2020-07-24 07:14:46

by liwei (GF)

[permalink] [raw]
Subject: [PATCH v2 0/2] perf tools: Fix record failure when mixed with ARM SPE event

v1 -> v2:
- Optimize code in patch 1 as Mathieu adviced.
- Fix memleak in patch 2.
- Detail the commit info to explain the reason.

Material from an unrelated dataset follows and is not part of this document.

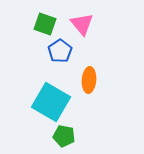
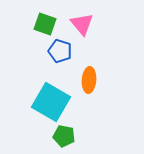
blue pentagon: rotated 20 degrees counterclockwise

This patch set fixes perf record failure when we mix arm_spe_x event
with other events in specific order.

Wei Li (2):
perf tools: Fix record failure when mixed with ARM SPE event
perf tools: ARM SPE code cleanup

tools/perf/arch/arm/util/auxtrace.c | 17 ++++++++---------
1 file changed, 8 insertions(+), 9 deletions(-)

--
2.17.1


2020-07-24 07:16:20

by liwei (GF)

[permalink] [raw]
Subject: [PATCH v2 1/2] perf tools: Fix record failure when mixed with ARM SPE event

When recording with cache-misses and arm_spe_x event, i found that
it will just fail without showing any error info if i put cache-misses
after 'arm_spe_x' event.

[root@localhost 0620]# perf record -e cache-misses -e \
arm_spe_0/ts_enable=1,pct_enable=1,pa_enable=1,load_filter=1,\
jitter=1,store_filter=1,min_latency=0/ sleep 1
[ perf record: Woken up 1 times to write data ]
[ perf record: Captured and wrote 0.067 MB perf.data ]
[root@localhost 0620]# perf record -e \
arm_spe_0/ts_enable=1,pct_enable=1,pa_enable=1,load_filter=1,jitter=1,\
store_filter=1,min_latency=0/ -e cache-misses sleep 1
[root@localhost 0620]#

The current code can only work if the only event to be traced is an
'arm_spe_x', or if it is the last event to be specified. Otherwise the
last event type will be checked against all the arm_spe_pmus[i]->types,
none will match and an out of bound 'i' index will be used in
arm_spe_recording_init().

We don't support concurrent multiple arm_spe_x events currently, that
is checked in arm_spe_recording_options(), and it will show the relevant
info. So add the check and record of the first found 'arm_spe_pmu' to
fix this issue here.

Fixes: ffd3d18c20b8d ("perf tools: Add ARM Statistical Profiling Extensions (SPE) support")
Signed-off-by: Wei Li <[email protected]>
---
tools/perf/arch/arm/util/auxtrace.c | 8 ++++----
1 file changed, 4 insertions(+), 4 deletions(-)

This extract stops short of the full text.